Sekreterin kadın olması koşulu da yeterli olmamaktadır. Bunun ötesinde “makbul kadın” özellikleri karşımıza çıkmaktadır ilanda. 30 yaşın altında olmalıdır, yani bir başka vurguyla “genç kadın” olması gerekmektedir. 31 yaşındaki kadının telefonlara bakması, bilgisayarda metinleri yazması, günlük ve haftalık programları hazırlaması, toplantıları ayarlaması yaşı itibarı ile engel teşkil edeceğinden mutlaka genç olmalıdır. Prezentabl ve güleryüzlü tahminimce ince çorap, etek, topuklu ayakkabı, makyaj içermektedir. Suratında sürekli bir gülümseme olmadan işini mükemmel yapan bir sekreter yeterli değildir. Kadın olması, bu kadının yaşı, giyimi, gülümsemesi de işin bir parçasıdır.
 
Bitmedi. Daha da kötüsü var. Bu genç, gülümseyip duran, sunulabilir kadın sekreterden “1 Adet” istenmektedir. 1 Adet.

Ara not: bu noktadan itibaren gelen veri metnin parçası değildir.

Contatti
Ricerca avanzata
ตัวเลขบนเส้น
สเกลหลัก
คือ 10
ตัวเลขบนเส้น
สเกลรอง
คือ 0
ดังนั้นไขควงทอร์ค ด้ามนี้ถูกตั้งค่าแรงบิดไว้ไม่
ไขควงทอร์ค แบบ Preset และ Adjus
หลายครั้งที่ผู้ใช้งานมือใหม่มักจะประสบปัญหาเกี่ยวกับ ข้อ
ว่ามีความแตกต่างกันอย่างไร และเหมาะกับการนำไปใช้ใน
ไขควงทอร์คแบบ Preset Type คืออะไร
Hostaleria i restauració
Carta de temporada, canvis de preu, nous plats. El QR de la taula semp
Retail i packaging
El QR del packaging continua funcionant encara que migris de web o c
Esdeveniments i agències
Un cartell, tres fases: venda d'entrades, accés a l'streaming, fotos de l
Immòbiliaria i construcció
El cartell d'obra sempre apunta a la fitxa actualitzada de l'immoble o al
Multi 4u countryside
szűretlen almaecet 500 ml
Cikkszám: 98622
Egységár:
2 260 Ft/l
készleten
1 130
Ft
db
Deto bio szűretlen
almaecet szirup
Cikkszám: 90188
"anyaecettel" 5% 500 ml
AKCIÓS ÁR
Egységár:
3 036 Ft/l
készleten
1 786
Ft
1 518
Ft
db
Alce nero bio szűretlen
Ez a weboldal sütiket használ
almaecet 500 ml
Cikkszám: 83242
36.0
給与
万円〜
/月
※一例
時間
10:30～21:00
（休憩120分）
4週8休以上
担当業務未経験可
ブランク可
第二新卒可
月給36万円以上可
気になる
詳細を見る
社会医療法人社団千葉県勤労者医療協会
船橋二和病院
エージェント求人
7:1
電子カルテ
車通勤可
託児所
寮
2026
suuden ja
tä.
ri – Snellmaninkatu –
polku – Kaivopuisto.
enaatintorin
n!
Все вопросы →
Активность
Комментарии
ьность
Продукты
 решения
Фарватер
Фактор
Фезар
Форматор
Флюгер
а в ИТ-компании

Bir adet masa, bir adet sandalye, bir adet televizyon, bir adet etek gibi. 1 kişi değil.  Bir “şey”. Kadının insan haklarının tanınması için mücadele veren bir dünyada bir sendikanın sadece verdiği iş ilanında bile kadınları objeleştirmesi, ötekileştirmesigünlük hayat içindeki cinsiyetçi algıyı yeniden üretmesi kabul edilir bir durum değildir.
 
Adayarısında ciddiyetle üzerinde durmamız gereken nokta, bu yeniden üretilen cinsiyetçiliğin bilinçsizlik ve farkındalık eksikliğinden olmadığıdır. İlanlardaki cinsiyetçilik, memleketteki feministler tarafından sürekli eleştirilmektedir. 2011 yılında Toplumsal Cinsiyet ve Azınlıklar Enstitüsü olarak Limasol Türk Kooperatif Bankası’nın “erkek müdür” ilanına karşı yaptığımız imza kampanyası olumlu şekilde sonuçlanmış, Banka kamuoyundan özür dilemiş, yeniden ilana çıkmıştı. Son dönemde de, özellikle geçtiğimiz aylarda sosyal medyada bunun farklı farklı ilanlar üzerinden eleştirildiğini görüyorum.
 
Buradaki mesele cinsiyetçiliğin devamına yönelik bir dirençle karşı karşıya olduğumuzdur. Kamu-Sen’in bu ilandan dolayı özür dilemesi, cinsiyetçiliğini devam ettirmek yerine daha eşitlikçi ilkeler benimsemesi, bu ilkeleri nasıl benimseyebileceğine dair fikirler alması gerekmektedir.
 
Üç gün sonra korsan devletlikten çıkıp hesap verir noktaya gelen bir topluluğa dönüşürsek, zaten yapmak zorunda kalacağımız şeyleri şimdiden kendi başımıza yapabilmeliyiz.